Page images and extracted text
□ □ □

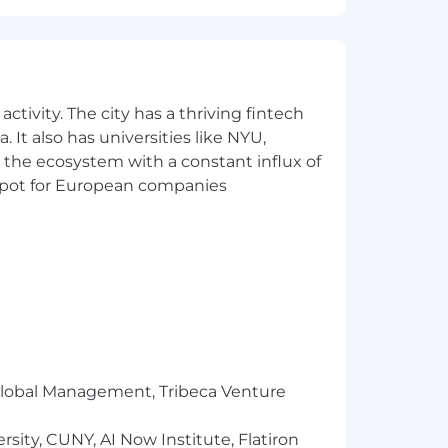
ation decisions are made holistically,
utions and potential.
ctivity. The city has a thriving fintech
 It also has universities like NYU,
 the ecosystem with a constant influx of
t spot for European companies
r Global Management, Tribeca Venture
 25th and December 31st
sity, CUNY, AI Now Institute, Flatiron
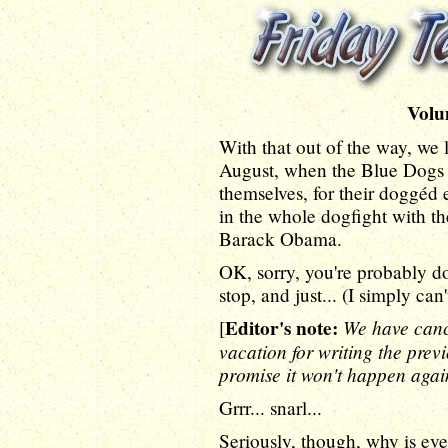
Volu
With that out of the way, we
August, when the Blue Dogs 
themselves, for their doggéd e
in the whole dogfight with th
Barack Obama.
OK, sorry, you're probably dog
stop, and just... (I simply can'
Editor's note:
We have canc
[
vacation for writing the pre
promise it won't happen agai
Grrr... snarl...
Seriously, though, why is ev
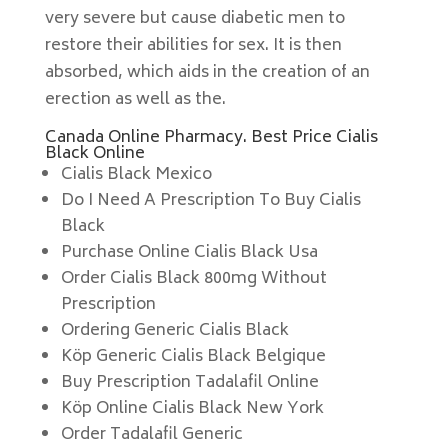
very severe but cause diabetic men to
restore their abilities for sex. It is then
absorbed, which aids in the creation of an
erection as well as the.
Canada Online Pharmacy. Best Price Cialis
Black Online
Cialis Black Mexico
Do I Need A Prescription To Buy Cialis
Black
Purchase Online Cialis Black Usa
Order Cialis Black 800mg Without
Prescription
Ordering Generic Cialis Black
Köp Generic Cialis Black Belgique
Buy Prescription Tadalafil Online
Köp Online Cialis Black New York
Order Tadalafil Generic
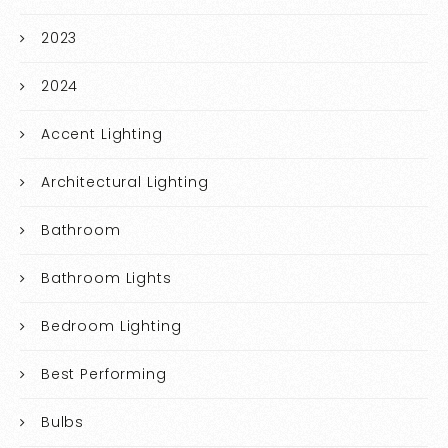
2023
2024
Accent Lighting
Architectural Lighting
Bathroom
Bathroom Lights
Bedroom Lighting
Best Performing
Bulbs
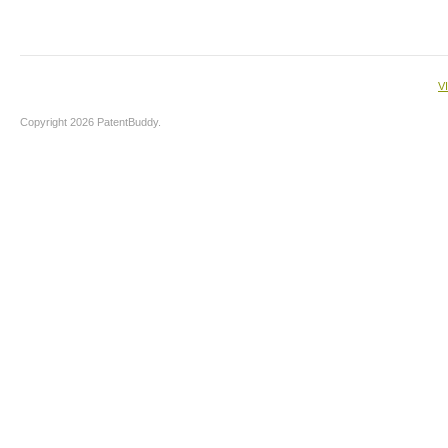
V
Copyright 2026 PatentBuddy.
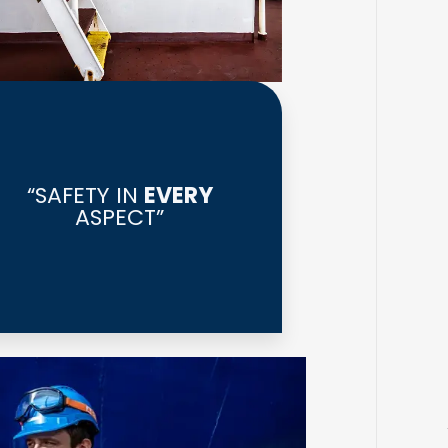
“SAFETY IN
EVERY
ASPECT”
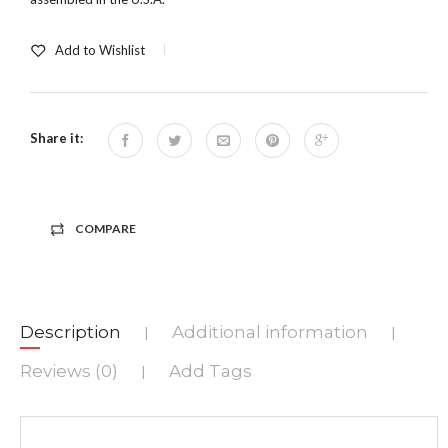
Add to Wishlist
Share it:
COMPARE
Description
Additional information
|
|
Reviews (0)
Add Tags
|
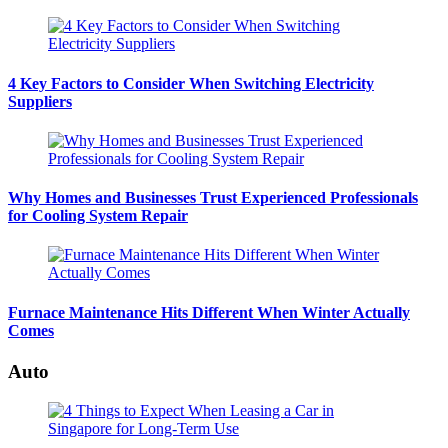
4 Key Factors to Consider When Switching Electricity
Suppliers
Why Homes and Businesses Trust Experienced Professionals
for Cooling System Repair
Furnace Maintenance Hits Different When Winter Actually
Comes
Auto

□ □ □

- Exercise objective:
Please set down the data above exactly as given, leaving every picture out.

- Task answer:
ation decisions are made holistically,
utions and potential.
ctivity. The city has a thriving fintech
 It also has universities like NYU,
 the ecosystem with a constant influx of
t spot for European companies
r Global Management, Tribeca Venture
 25th and December 31st
sity, CUNY, AI Now Institute, Flatiron
Volu
With that out of the way, we
August, when the Blue Dogs 
themselves, for their doggéd e
in the whole dogfight with th
Barack Obama.
OK, sorry, you're probably dog
stop, and just... (I simply can'
Editor's note:
We have canc
[
vacation for writing the pre
promise it won't happen agai
Grrr... snarl...
Seriously, though, why is ev
very severe but cause diabetic men to
restore their abilities for sex. It is then
absorbed, which aids in the creation of an
erection as well as the.
Canada Online Pharmacy. Best Price Cialis
Black Online
Cialis Black Mexico
Do I Need A Prescription To Buy Cialis
Black
Purchase Online Cialis Black Usa
Order Cialis Black 800mg Without
Prescription
Ordering Generic Cialis Black
Köp Generic Cialis Black Belgique
Buy Prescription Tadalafil Online
Köp Online Cialis Black New York
Order Tadalafil Generic
2023
2024
Accent Lighting
Architectural Lighting
Bathroom
Bathroom Lights
Bedroom Lighting
Best Performing
Bulbs
V
Copyright 2026 PatentBuddy.
“SAFETY IN
EVERY
ASPECT”
Add to Wishlist
Share it:
COMPARE
Description
Additional information
|
|
Reviews (0)
Add Tags
|
4 Key Factors to Consider When Switching Electricity
Suppliers
Why Homes and Businesses Trust Experienced Professionals
for Cooling System Repair
Furnace Maintenance Hits Different When Winter Actually
Comes
Auto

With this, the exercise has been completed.